*Aim of the exercise*: Copy exactly the lines from the one containing "fait écho dans le coeur d'autres perso" through the last line of the records, both included, and nothing more.

◆ ◆ ◆ ◆ ◆ ◆ ◆

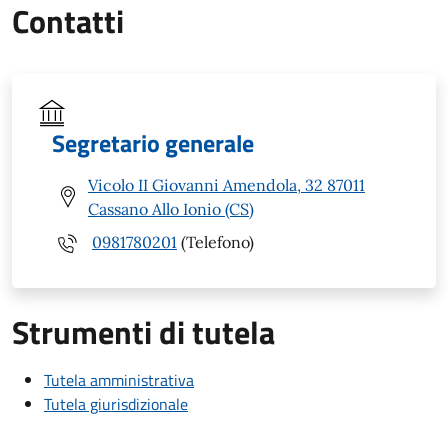
Contatti
Segretario generale
Vicolo II Giovanni Amendola, 32 87011
Cassano Allo Ionio (CS)
0981780201
(Telefono)
Strumenti di tutela
Tutela amministrativa
Tutela giurisdizionale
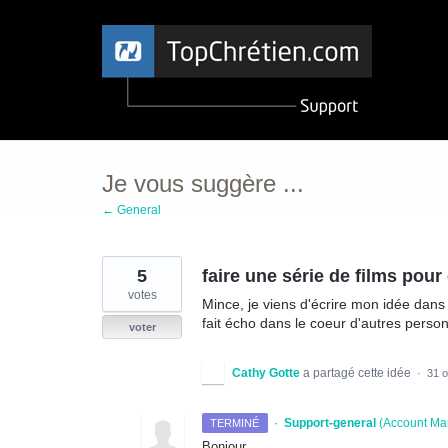
Aller
au
contenu
Je vous suggère ...
← General
5
faire une série de films pou
votes
Mince, je viens d'écrire mon idée dans c
fait écho dans le coeur d'autres perso
voter
Cathy Gotte
a partagé cette idée
·
31 
·
Support-general
(
Account Ma
TERMINÉ
Bonjour,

◆ ◆ ◆ ◆ ◆ ◆ ◆

*The answer*:
fait écho dans le coeur d'autres perso
voter
Cathy Gotte
a partagé cette idée
·
31 
·
Support-general
(
Account Ma
TERMINÉ
Bonjour,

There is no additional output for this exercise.